Split Ring Resonator (SRR) has lately garnered appreciation in the scientific community for their abilities to constitute such materials which unlike their counterparts, made up of magnetic elements, show high magnetic energy density over a very confined space and consume less power. They are made up of nonmagnetic materials and are lightweight options against bulkier ferrite in the high-frequency range (GHz). We are studying the microwave photon- magnon coupling by investigating the resonance of SRR loaded with BLIG ((LuBi){3}Fe{5}O_{12}), a ferrite film. The observations are based on experiments as well as simulation results obtained by using RF Module of COMSOL®.

The SRR is configured in this paper as a single, 10mm x 10mm square-shaped copper ring, placed on a Roger 4003 substrate. The microwave resonance in SRR is being excited through a 1.6 mm copper feed-microstripline running close to it. The whole structure is then encapsulated in an air box. The air box is surrounded by PML boundary condition to mimic the free space. The input and output of feedline are defined by the lumped port boundary condition. The metallic parts are defined by Perfect Electric Conductor boundary condition. Along with providing the said boundary conditions, COMSOL^{TM} gives liberty to the user to localize meshing density in critical areas and, thus, in optimizing the accuracy, computation time and memory requirements. The magnetic resonance is achieved by placing the ferrite film on top of the feed and SRR ring in presence of DC magnetic field.

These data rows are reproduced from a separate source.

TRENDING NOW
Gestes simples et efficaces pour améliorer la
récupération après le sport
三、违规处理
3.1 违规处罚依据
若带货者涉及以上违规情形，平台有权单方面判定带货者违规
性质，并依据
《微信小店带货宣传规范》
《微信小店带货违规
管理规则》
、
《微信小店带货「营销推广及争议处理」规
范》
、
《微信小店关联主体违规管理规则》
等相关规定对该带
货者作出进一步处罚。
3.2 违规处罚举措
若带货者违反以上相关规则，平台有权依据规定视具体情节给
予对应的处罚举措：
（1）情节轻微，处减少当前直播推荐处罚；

The first stage of our exercise aimed to run the experiments and simulations in absence of BLIG film so that in the later stage the microwave phenomenon can be separated from the combined response of both magnetic and microwave effects. In the process, the dependency of the performance of single ring SRR on attributes like permittivity of the substrate, length of the ring, length of air gap, the shape of the ring, etc., was also investigated.

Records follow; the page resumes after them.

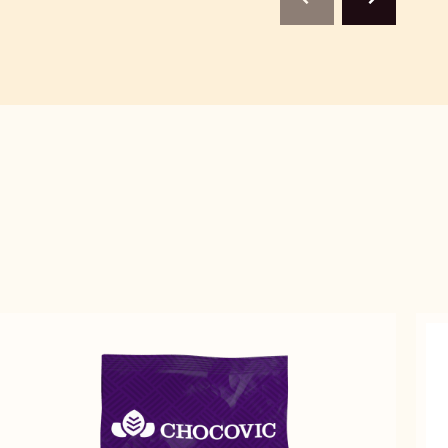
previous
next
KG
-
-
5
5
KG
KG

In the second stage, magnetic resonance is induced by including a 7.9 um thick BLIG film. Currently work is going on to simulate the BLIG loaded SRR to study the microwave photon and magnon coupling in future. The software accepts anisotropic values for parameters and thus, the permeability tensor for the in-plane magnetized film will be introduced in the design.

The S-parameters were used throughout to mark the performance of the device and were recorded by sweeping the frequency from 1 - 10 GHz. The results obtained for the unloaded (without ferrite film) SRR, through simulations were found in accordance with the experimental values for first three peaks and can be seen in figure 1 attached to the abstract.